Beitragvon hanjoheyer » Di 10. Sep 2019, 09:23

Schadschwellenmethode - jeweils letzter Stand (10.9.2019)

1. Nach dem Ende der Rapshonigernte beginnt die Varroabehandlung. Dies ist mir möglich, da ich nach dem Raps keinen Honig mehr ernten werde.
Alle Völker werden mit Milchsäure behandelt. Die Bodeneinlagen der behandelten Völker werden geschlossen, sofern die MS-Behandlungen so häufig werden, dass Ameisen die Windeln als Futterquelle entdecken könnten.
2. Die Schadschwelle beträgt vorläufig 20 Milben pro Zarge 24 Stunden nach der MS-Gabe.
3. Die MS-Behandlung wird solange alle 4 Tage durchgeführt, bis die Schadschwelle unterschritten wird.
4. Bei Völkern, deren Milbenzahl sich unter der Schadschwelle befindet, wird erst wieder 3 Wochen später behandelt. Der 3-Wochenzyklus gilt provisorisch; er muss noch ausgetestet werden.
5. Im Folgejahr werden von jedem Volk alle Milbenzahlen (des Vorjahres) summiert, und die Hälfte der Völker mit den höheren Milbenzahlen werden von der Vermehrung ausgeschlossen und deren Weiseln werden gegen Nachkommen der "resitenteren" Völker ausgetauscht. ]
6. Die Varroaresistenzzucht beginnt damit, dass die Hälfte meiner Völker, die auf diese Weise insgesamt die meisten Milben haben, von der Vermehrung ausgeschlossen werden. Die Völker, die die kleinste Summe gefallener Milben aufweist, wird per TBE (totale Brutentnahme) ohne spätere Wiedervereinigung verdoppelt und damit vermehrt.

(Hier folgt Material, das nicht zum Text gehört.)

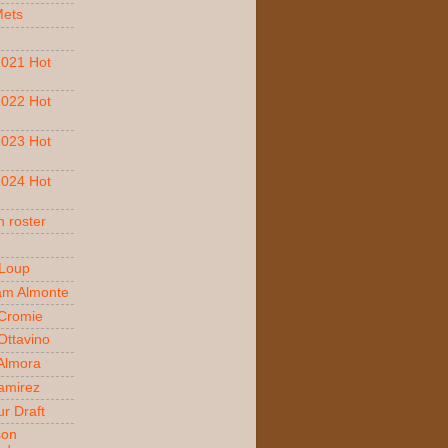
Mets
021 Hot
022 Hot
023 Hot
024 Hot
 roster
 Loup
am Almonte
Cromie
ttavino
 Almora
amirez
r Draft
son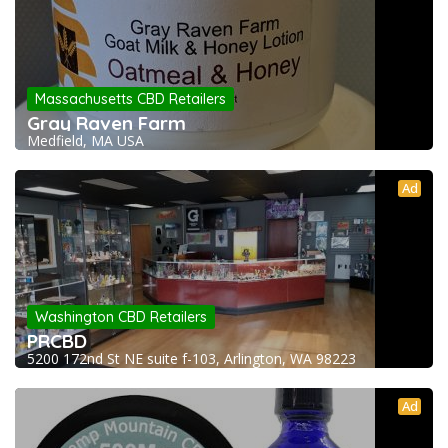
Massachusetts CBD Retailers
Gray Raven Farm
Medfield, MA USA
Ad
Washington CBD Retailers
PRCBD
5200 172nd St NE suite f-103, Arlington, WA 98223
Ad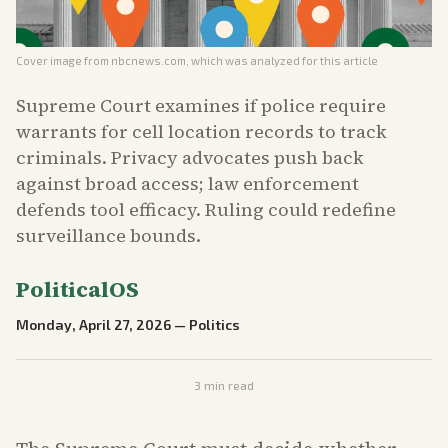
Cover image from
nbcnews.com
, which was analyzed for this article
Supreme Court examines if police require
warrants for cell location records to track
criminals. Privacy advocates push back
against broad access; law enforcement
defends tool efficacy. Ruling could redefine
surveillance bounds.
PoliticalOS
Monday, April 27, 2026
—
Politics
3
min read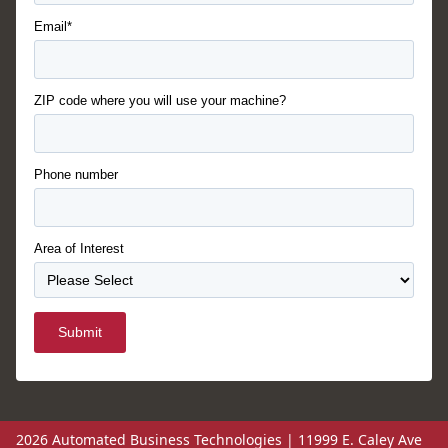
Email*
ZIP code where you will use your machine?
Phone number
Area of Interest
Submit
2026 Automated Business Technologies | 11999 E. Caley Ave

Die 15 %ige MS wird mit einer Sprühpumpe auf jede Wabenseite gesprüht, wobei darauf zu achten ist, dass die Bienen nur kurz angesprüht, aber nicht nass, werden (und danach womöglich schwarze Bienen vorm Flugloch herumkrabbeln und sterben).

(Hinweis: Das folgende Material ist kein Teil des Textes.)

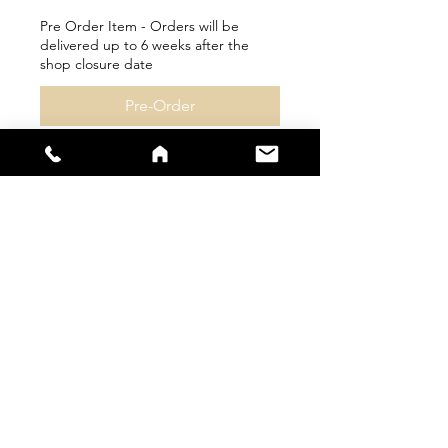
Pre Order Item - Orders will be
delivered up to 6 weeks after the
shop closure date
Pre-Order
sales@s66sportswear.co.uk
Company Number -
12059922
VAT
Number -
325 9063 02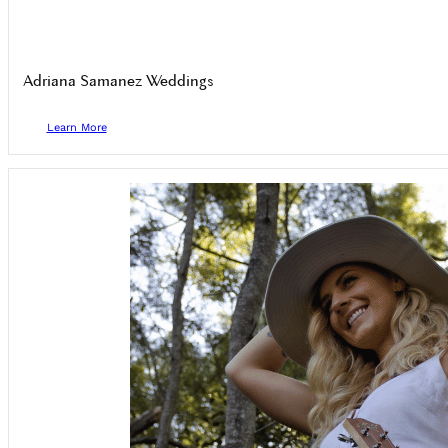
Adriana Samanez Weddings
Learn More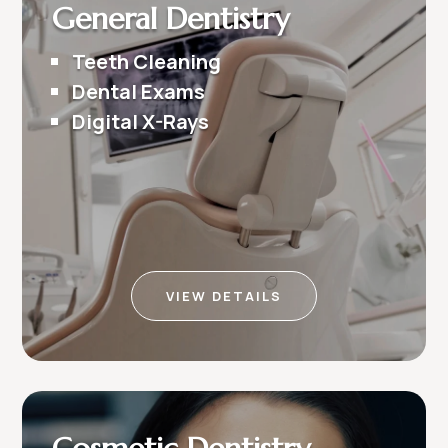
General Dentistry
Teeth Cleaning
Dental Exams
Digital X-Rays
VIEW DETAILS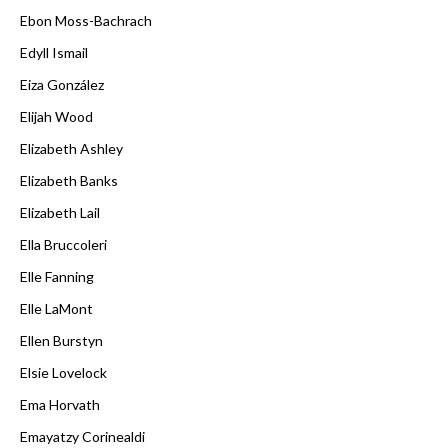
Ebon Moss-Bachrach
Edyll Ismail
Eiza González
Elijah Wood
Elizabeth Ashley
Elizabeth Banks
Elizabeth Lail
Ella Bruccoleri
Elle Fanning
Elle LaMont
Ellen Burstyn
Elsie Lovelock
Ema Horvath
Emayatzy Corinealdi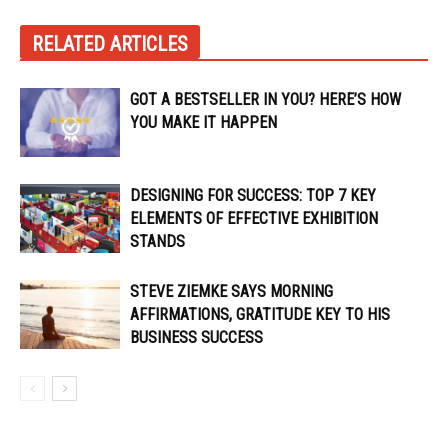
RELATED ARTICLES
GOT A BESTSELLER IN YOU? HERE’S HOW
YOU MAKE IT HAPPEN
DESIGNING FOR SUCCESS: TOP 7 KEY
ELEMENTS OF EFFECTIVE EXHIBITION
STANDS
STEVE ZIEMKE SAYS MORNING
AFFIRMATIONS, GRATITUDE KEY TO HIS
BUSINESS SUCCESS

Anmerkung 17.9.19: Die Methode der Totalen Brutentnahme (TBE) - siehe Pkt. 6 - sollte gezielter mit der Milchsäurebehandlung kombiniert werden. Es sollte möglichst früh festgestellt werden, welche Völker die resistenteren sind, damit man mit ihnen die TBE ohne Wiedervereinigung machen und die anderen Völker umweiseln oder auflösen (?) kann. Eine Möglichkeit wäre, bei allen Völkern früh eine TBE zu machen. Die Fluglinge werden bereits nach wenigen Tagen mit MS behandelt; die Brutlinge nach dem Schlupf der gesamten Brut, also 21 Tage nach der TBE. Die Milbenzahlen der Flug- und Brutlinge eines Volkes nach der jeweiligen MS-Behandlung werden addiert und zur Selektion der im Rahmen der Resistenzzucht verwendet.